- WORK REQUIRED
Go through the records and report each line holding the string "return".

- GIVEN RECORDS
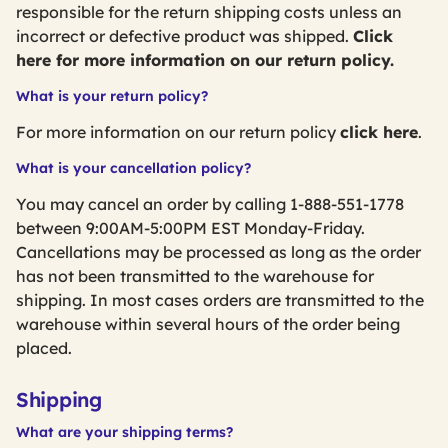
responsible for the return shipping costs unless an
incorrect or defective product was shipped.
Click
here for more information on our return policy.
What is your return policy?
For more information on our return policy
click here
.
What is your cancellation policy?
You may cancel an order by calling 1-888-551-1778
between 9:00AM-5:00PM EST Monday-Friday.
Cancellations may be processed as long as the order
has not been transmitted to the warehouse for
shipping. In most cases orders are transmitted to the
warehouse within several hours of the order being
placed.
Shipping
What are your shipping terms?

- TASK ANSWER
responsible for the return shipping costs unless an
here for more information on our return policy.
What is your return policy?
For more information on our return policy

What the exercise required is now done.